While LOCAD-PTS is a nonculture method that shows promise and fulfills a partial need, more capability is needed. We have begun to seek additional hardware capability in the LOCAD-PTS handheld format that can discriminate live cells versus dead and measure pathogen-specific levels when desired. A more relevant name for such hardware may be Real Time Bioburden Assessment (RTBA). Problems encountered with water loss have already resulted in a swab tool redesign with encouraging preliminary results. Future technological improvements upon the LOCAD-PTS platform will target the need to discriminate live versus dead microorganisms. To achieve this goal, multiple technical approaches are being investigated, including ATP content of the cells, selective PCR amplification, and live/dead fluorescent staining. Eventually, the ability to detect specific species of interest, such as potential pathogens, will be available with the use of specific antibodies (or pools of antibodies) and species-specific DNA probes. We also plan to expand the capabilities of sample collection and analysis to include air and water monitoring.

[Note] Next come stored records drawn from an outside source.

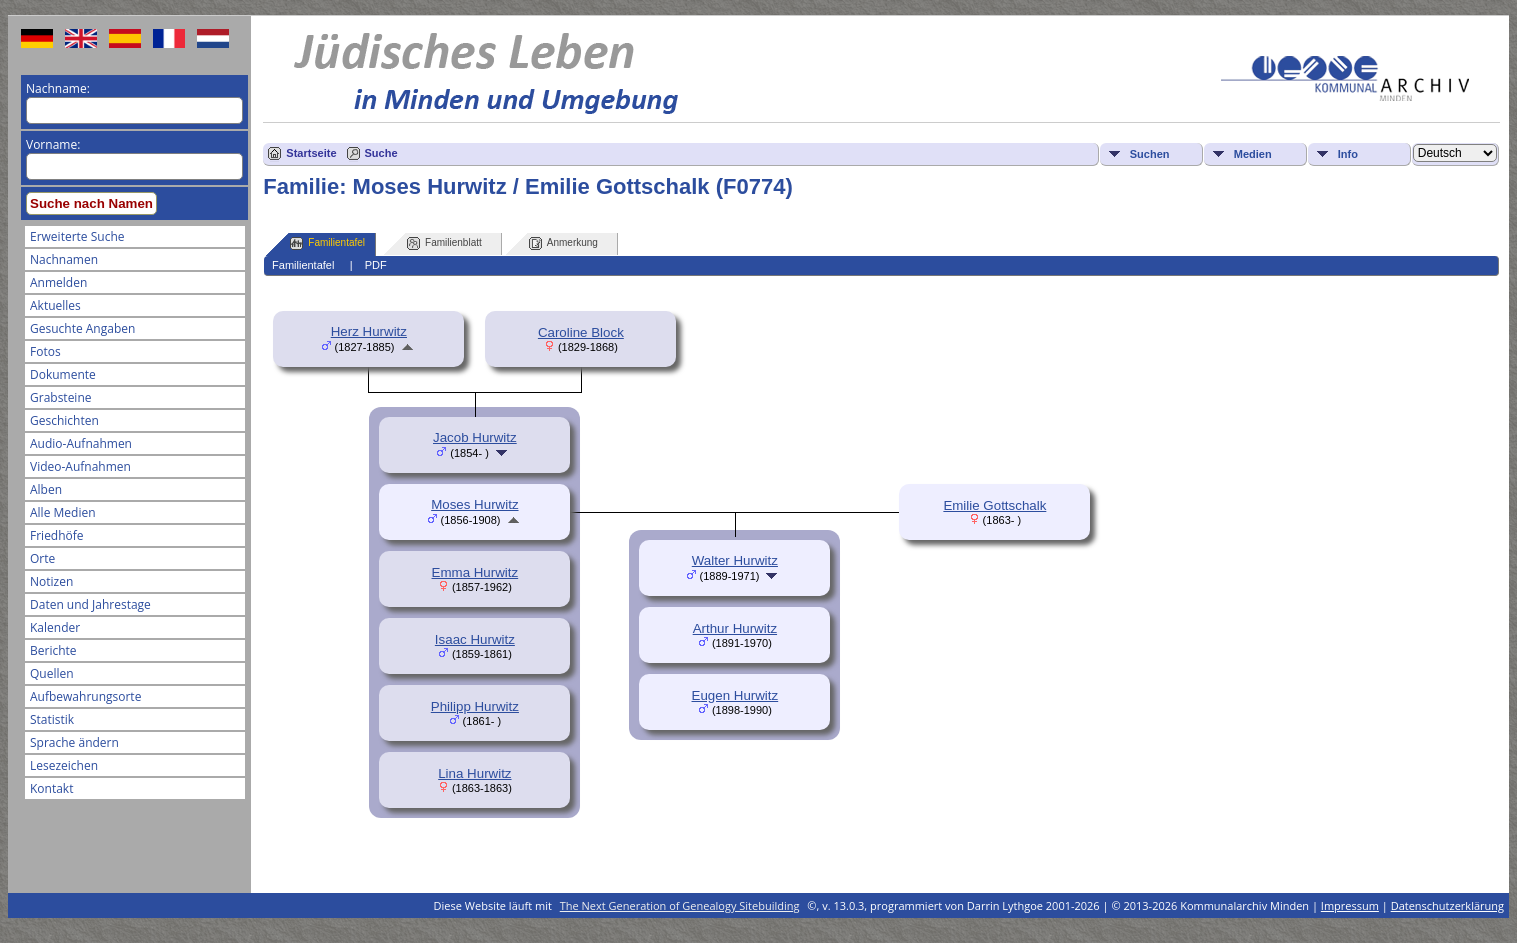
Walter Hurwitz (735, 560)
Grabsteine (61, 397)
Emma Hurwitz (475, 572)
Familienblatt (444, 243)
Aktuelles (55, 305)
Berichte (53, 650)
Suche (381, 153)
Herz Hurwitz (369, 331)
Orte (42, 558)
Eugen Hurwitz (735, 695)
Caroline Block (581, 332)
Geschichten (64, 420)
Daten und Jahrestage (90, 604)
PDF (376, 265)
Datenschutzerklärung (1447, 905)
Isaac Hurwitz (475, 639)
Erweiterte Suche (77, 236)
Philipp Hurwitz (475, 706)
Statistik (52, 719)
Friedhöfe (57, 535)
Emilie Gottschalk (994, 505)
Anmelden (58, 282)
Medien (1253, 154)
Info (1348, 154)
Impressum (1350, 905)
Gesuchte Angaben (82, 328)
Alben (46, 489)
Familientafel (327, 243)
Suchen (1150, 154)
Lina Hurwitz (474, 773)
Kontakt (51, 788)
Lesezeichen (64, 765)
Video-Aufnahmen (80, 466)
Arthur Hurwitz (735, 628)
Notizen (51, 581)
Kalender (55, 627)
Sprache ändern (74, 742)
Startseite (311, 153)
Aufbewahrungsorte (85, 696)
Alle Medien (63, 512)
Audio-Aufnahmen (81, 443)
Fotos (45, 351)
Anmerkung (563, 243)
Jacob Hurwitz (475, 437)
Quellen (52, 673)
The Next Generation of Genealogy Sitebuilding (680, 905)
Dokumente (63, 374)
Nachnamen (64, 259)
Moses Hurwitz (474, 504)
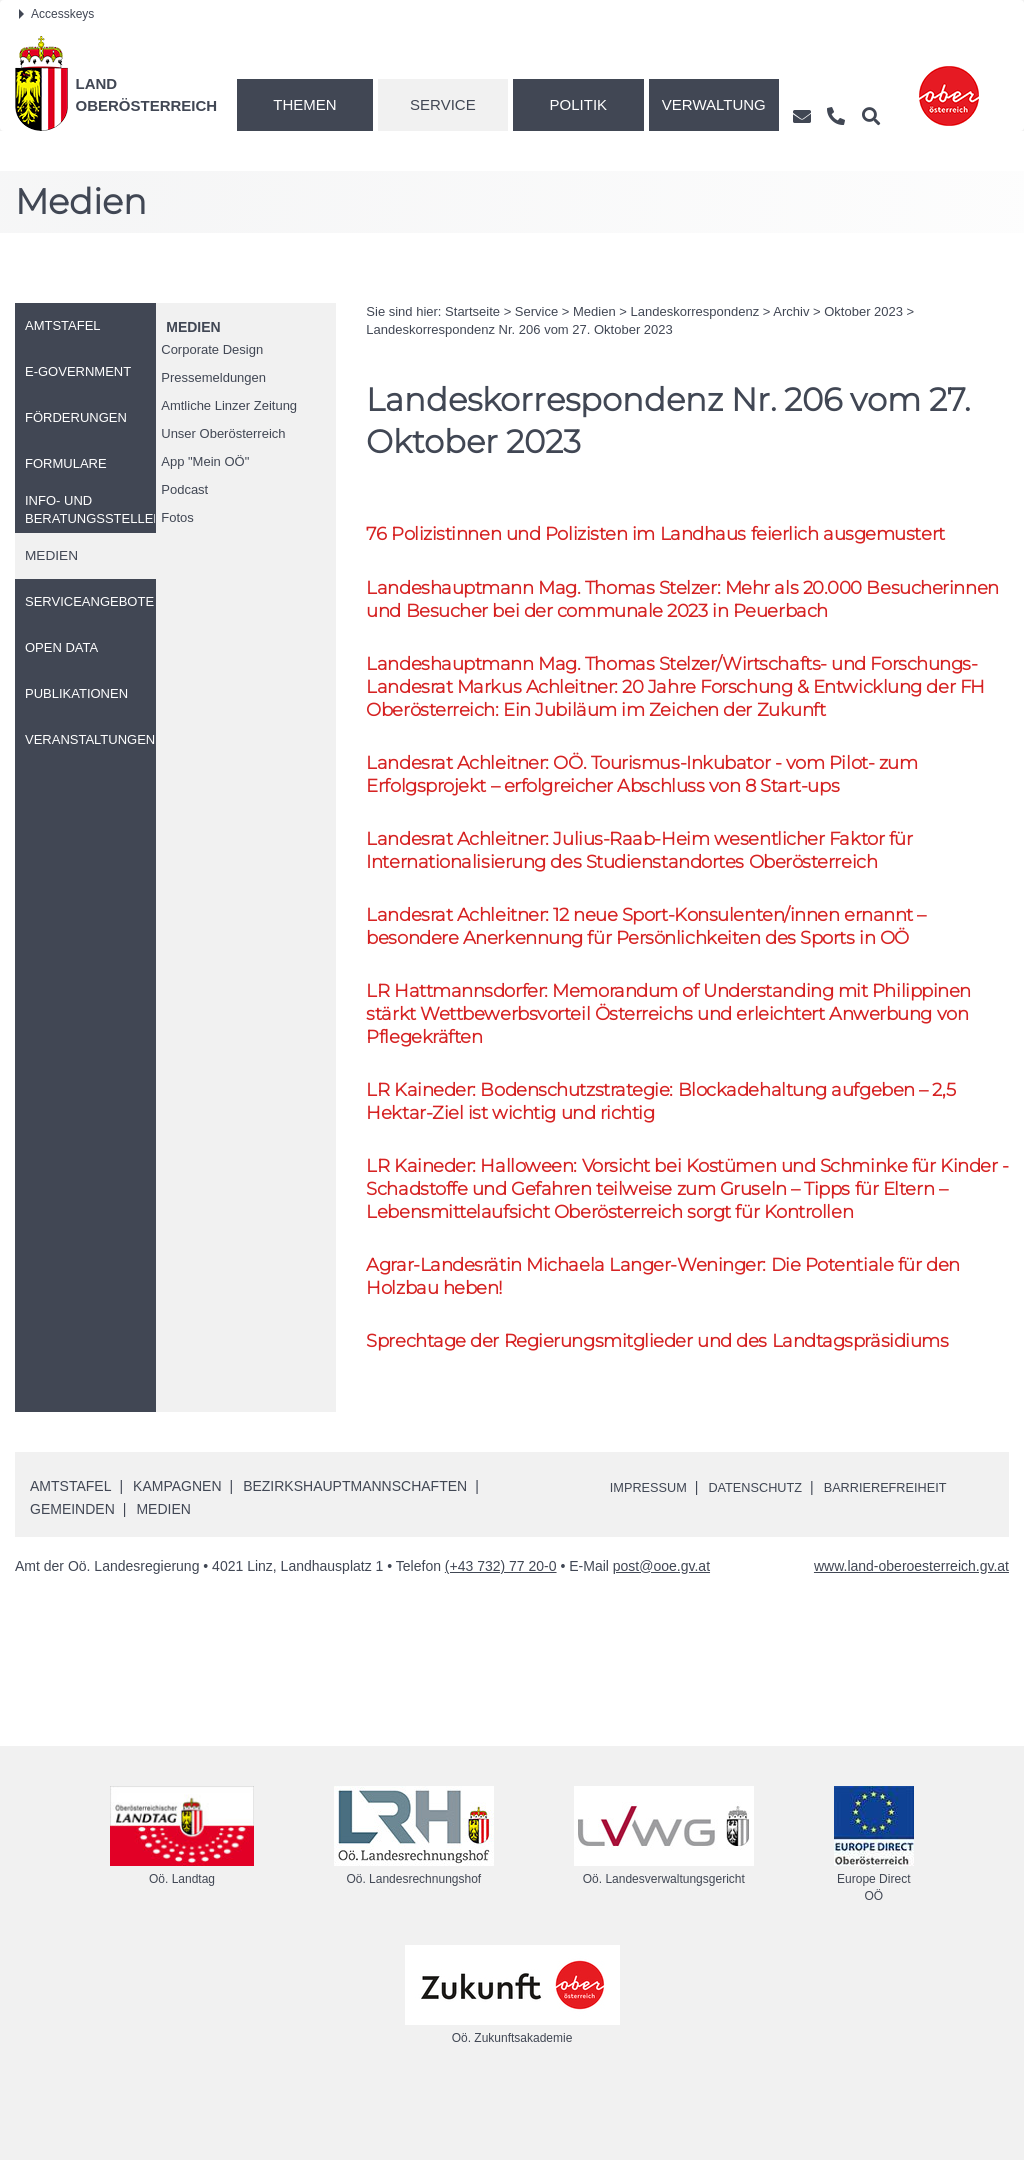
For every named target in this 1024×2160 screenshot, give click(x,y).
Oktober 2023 (863, 311)
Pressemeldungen (213, 377)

New rapid microbial testing methods are certainly needed while going forward to missions beyond low-Earth orbit. Crews must have the autonomy to collect routine monitoring information and make critical decisions without the need for material support or even real-time communication with the ground. Instrumentation development and testing, such as we have reported here, is integral to maintaining crew member health and equipment whether in low-Earth orbit or on long-duration space missions.
Footnotes
Author Disclosure Statement
Dr. Norman Wainwright is the Director of Research and Development at Charles River Laboratories, which manufactures the Endosafe-PTS upon which the LOCAD-PTS instrument is based. No other competing financial interests exist.
Abbreviations
ATU, audio terminal unit; CEVIS, Cycle Ergometer with Vibration Isolation and Stabilization; CFUs, colony-forming units; CV, coefficient of variation; EU/mL, Endotoxin Units per milliliter; FGB, Functional Cargo block; ISS, International Space Station; JEM, Japanese Exploration Module; LAL, Limulus Amebocyte Lysate; LOCAD-PTS, Lab-On-a-Chip Application Development Portable Test System; LPS, lipopolysaccharide; LTA, lipoteichoic acid; TeSS, Temporary Sleep Station; WHC, Waste Hygiene Compartment.